Work item:
Your whole reply should be the lines from the one that contains "作業中出られない場合は、折り返しお電話いたします。※営業お電話お断り" through the last line of the listing, copied exactly.
▽
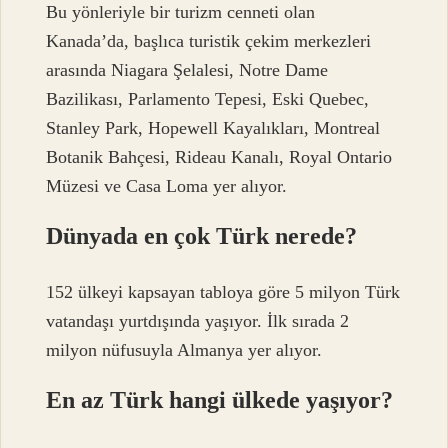
Bu yönleriyle bir turizm cenneti olan
Kanada’da, başlıca turistik çekim merkezleri
arasında Niagara Şelalesi, Notre Dame
Bazilikası, Parlamento Tepesi, Eski Quebec,
Stanley Park, Hopewell Kayalıkları, Montreal
Botanik Bahçesi, Rideau Kanalı, Royal Ontario
Müzesi ve Casa Loma yer alıyor.
Dünyada en çok Türk nerede?
152 ülkeyi kapsayan tabloya göre 5 milyon Türk
vatandaşı yurtdışında yaşıyor. İlk sırada 2
milyon nüfusuyla Almanya yer alıyor.
En az Türk hangi ülkede yaşıyor?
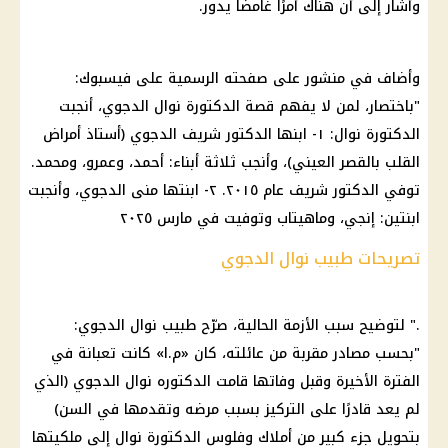
وأشار إلى أن هناك أمرًا غامضًا يدور.
وأضاف في منشور على صفحته الرسمية على
فيسبوك
:
"باختصار، لمن لا يفهم قصة الدكتورة
نوال الدجوي
، أنجبت
الدكتورة نوال: ١- ابنها الدكتور شريف الدجوي (أستاذ
أمراض
القلب
بالقصر العيني)، وأنجب ثلاثة أبناء: أحمد، وعمرو، ومحمد.
توفي الدكتور شريف عام ٢٠١٥. ٢- ابنتها منى الدجوي، وأنجبت
ابنتين: إنجي، وماهيتاب وتوفيت في مارس ٢٠٢٥
تصريحات طبيب نوال الدجوي
." لتوضيح سبب الأزمة الحالية، صرّح
طبيب
نوال الدجوي
:
"بحسب مصادر مقربة من عائلته، كان «م.ا» كانت تعبانة في
الفترة الأخيرة وقبل وفاتها قامت الدكتوره
نوال الدجوي
(الذي
لم يعد قادرًا على التركيز بسبب مرضه وتقدمها في السن)
بتحويل جزء كبير من أملاك وفلوس الدكتورة نوال إلى ملكيتها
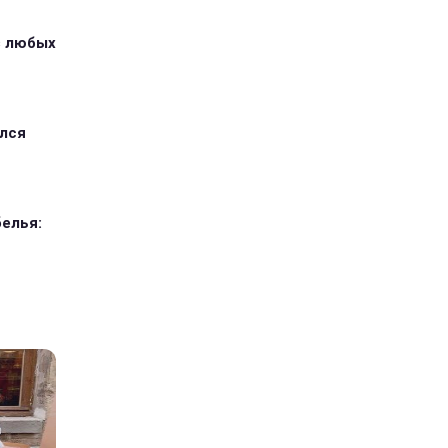
з любых
ился
елья:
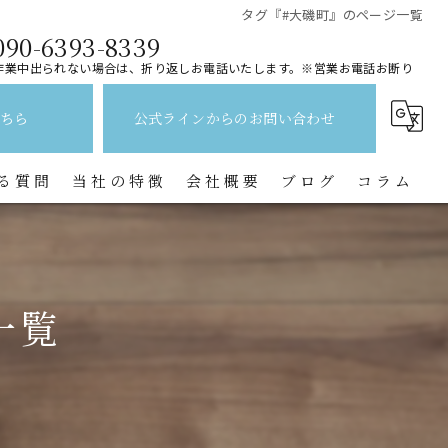
タグ『#大磯町』のページ一覧
090-6393-8339
作業中出られない場合は、折り返しお電話いたします。※営業お電話お断り
ちら
公式ラインからのお問い合わせ
る質問
当社の特徴
会社概要
ブログ
コラム
レンジフード
水回り
一覧
キッチン
換気扇
トイレ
△
Your solution:
作業中出られない場合は、折り返しお電話いたします。※営業お電話お断り
ちら
公式ラインからのお問い合わせ
る質問
当社の特徴
会社概要
ブログ
コラム
レンジフード
水回り
一覧
キッチン
換気扇
トイレ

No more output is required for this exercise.